A fully polynomial randomized approximation scheme (FPRAS) for the #NFA problem provides an efficient, probabilistically accurate algorithm to estimate the number of strings of length $n$ accepted by a given nondeterministic finite automaton (NFA). Progress in this area has moved from purely theoretical existence proofs and highly impractical methods to the recent introduction of algorithms with time bounds near those of core automata operations, positioning #NFA as one of the few #P-hard problems with realistic randomized approximate counting solutions.

1. Definition and Computational Significance

The #NFA problem is defined as follows: for an NFA $A$ with $m$ states over a finite alphabet and a natural number $n$ (in unary), compute $|L_n(A)|$ , the number of words of length $n$ accepted by $A$ . This counting problem is #P-complete (under polynomial-time Turing reductions) and further SpanL-complete, placing it at the heart of logspace counting complexity. Its canonical status means that advances for #NFA often propagate immediately to broad classes of logspace counting and enumeration tasks—including regular path query evaluation, document spanner extraction, and provenance computation for data management.

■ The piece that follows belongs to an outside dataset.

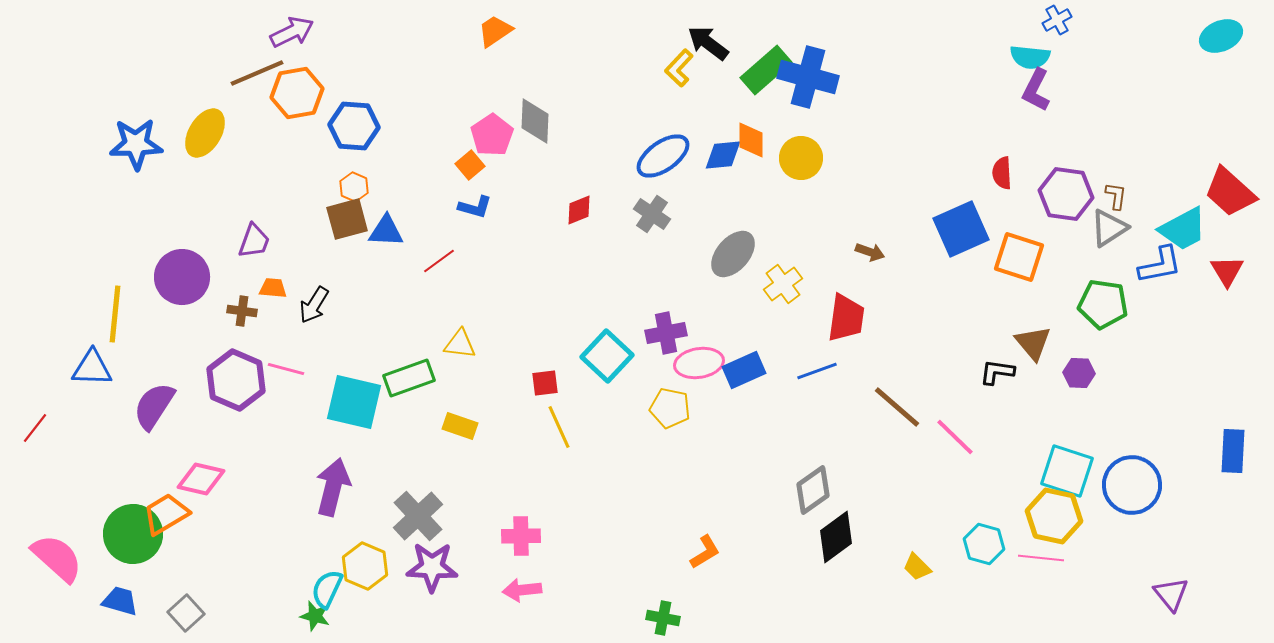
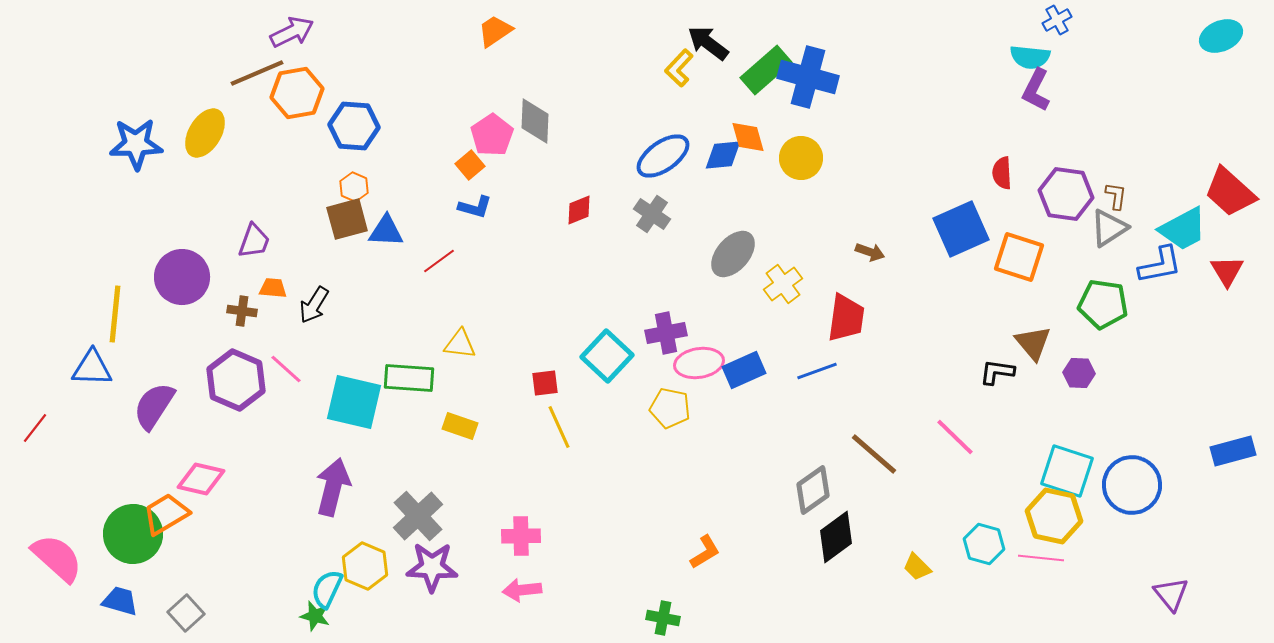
orange diamond at (751, 140): moved 3 px left, 3 px up; rotated 15 degrees counterclockwise
pink line at (286, 369): rotated 27 degrees clockwise
green rectangle at (409, 378): rotated 24 degrees clockwise
brown line at (897, 407): moved 23 px left, 47 px down
blue rectangle at (1233, 451): rotated 72 degrees clockwise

2. Theoretical Foundations: Existence of FPRAS

The breakthrough result, due to Arenas, Croquevielle, Jayaram, and Riveros (2019), proved that #NFA admits an FPRAS, settling a long-standing open question. For any $\varepsilon \in (0,1)$ and $\delta > 0$ , their algorithm outputs an approximation $\hat{N}$ to $|L_n(A)|$ such that

$\Pr[|\hat{N} - |L_n(A)|| \le \varepsilon |L_n(A)|] \ge 1 - \delta$

with expected time polynomial in $m, n, 1/\varepsilon, \log(1/\delta)$ . The construction relied on combining dynamic programming over an unrolled, layered representation of the NFA with Monte Carlo sampling, advanced union size estimation, and rejection/reservoir sampling to control uniformity and concentration across the exponentially large search space.

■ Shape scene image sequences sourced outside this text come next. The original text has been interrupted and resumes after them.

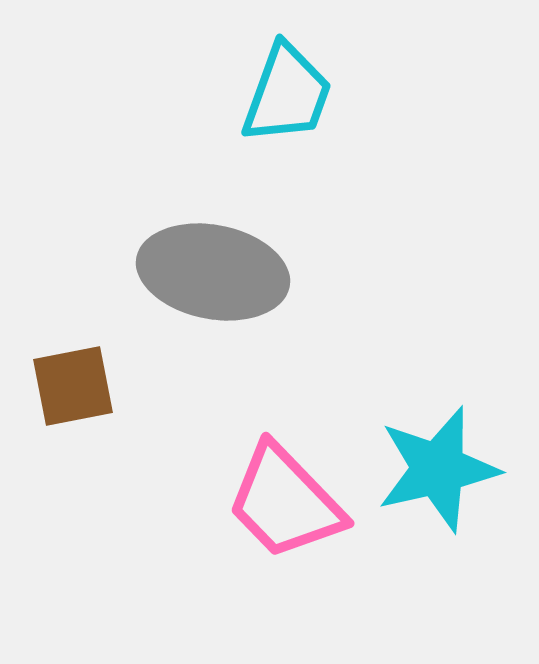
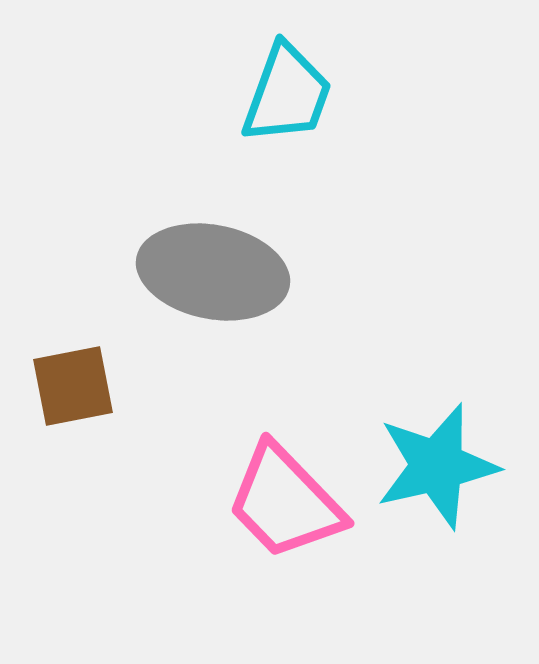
cyan star: moved 1 px left, 3 px up
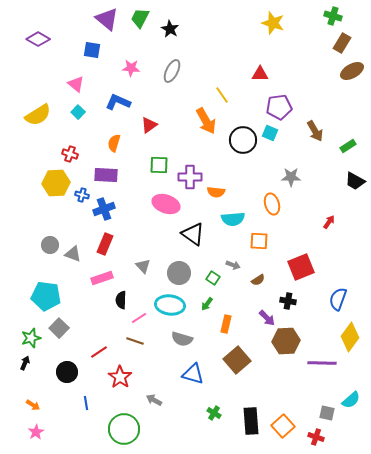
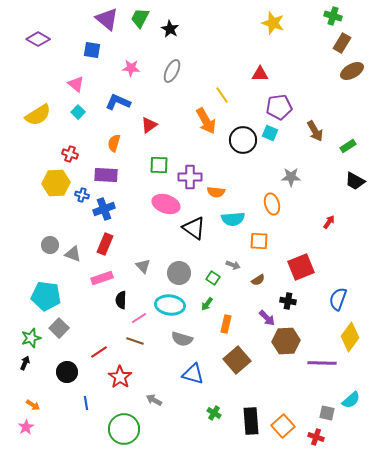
black triangle at (193, 234): moved 1 px right, 6 px up
pink star at (36, 432): moved 10 px left, 5 px up
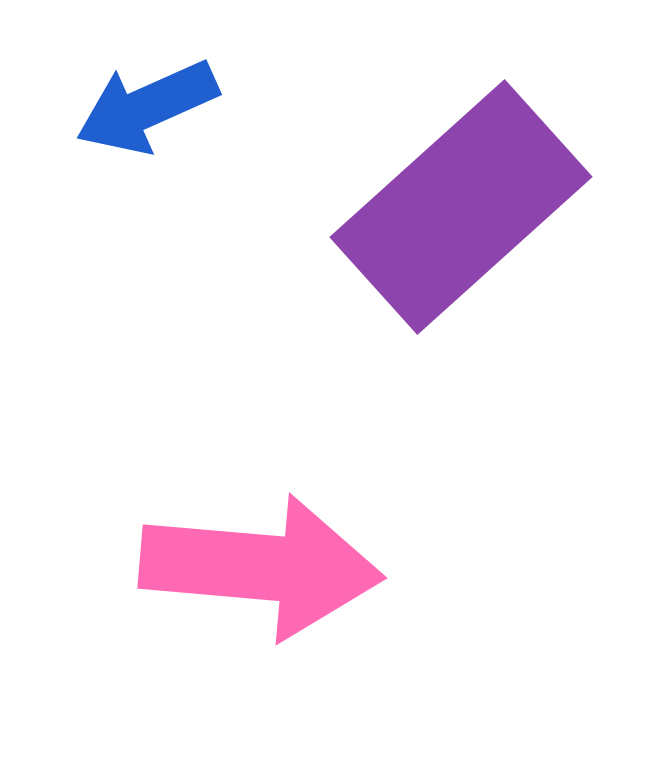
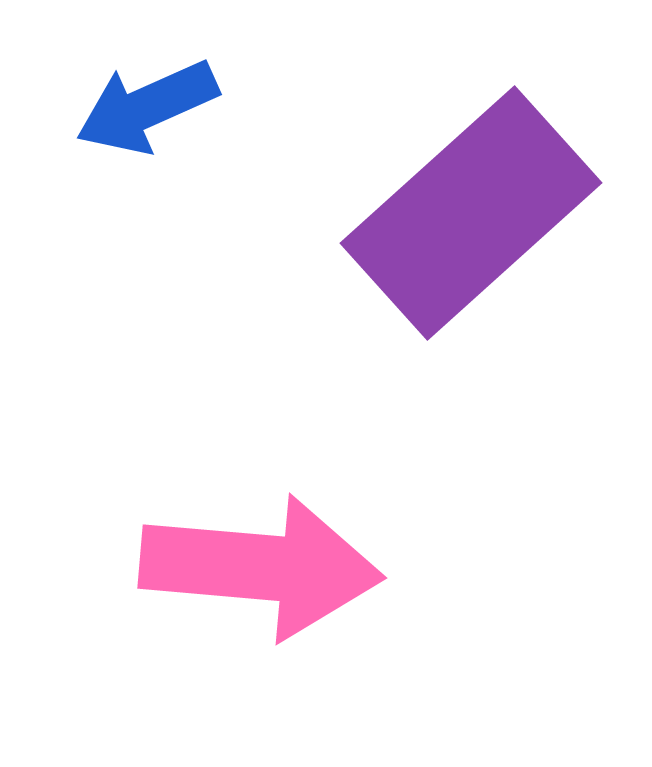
purple rectangle: moved 10 px right, 6 px down
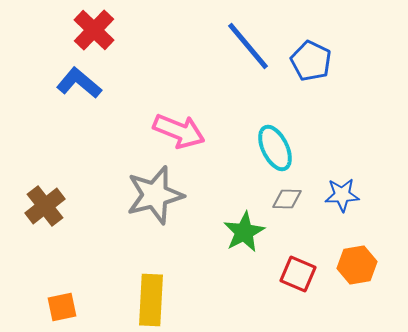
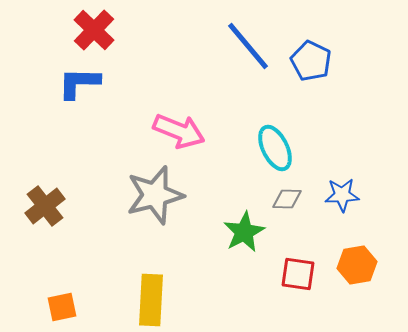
blue L-shape: rotated 39 degrees counterclockwise
red square: rotated 15 degrees counterclockwise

As a consequence, every function in the logspace counting class SpanL inherits an FPRAS—a remarkable metatheoretic guarantee, since SpanL contains #P-complete problems.

3. Evolution of Algorithmic Techniques and Complexity

Early FPRAS (ACJR19)

The original FPRAS devised by Arenas et al. maintained a very high sample complexity, requiring independent sample sets for every state and layer, and highly stringent invariants to ensure uniformity across all possible state subsets: $|S(q^\ell)| = O\left( \frac{m^7 n^7}{\varepsilon^7} \right)$ with a total runtime

$\widetilde{O}\left( m^{17} n^{17} \varepsilon^{-14} \log(1/\delta) \right)$

which rendered practical implementations infeasible even for modestly sized automata.

Substantial Improvements (Meel, Chakraborty, Mathur 2024)

Leveraging relaxation of invariants, sample complexity was reduced significantly: $|S(q^\ell)| = \widetilde{O}\left( \frac{n^4}{\varepsilon^2} \right)$ and overall time complexity improved to

$\widetilde{O}\left( (m^2 n^{10} + m^3 n^6) \varepsilon^{-4} \log^2(1/\delta) \right)$

by weakening the uniformity requirements from max-norm to total variation and replacing generic union estimation by more streamlined Monte Carlo estimators.

Nearly Practical FPRAS (2025: Exploiting Sample Dependence)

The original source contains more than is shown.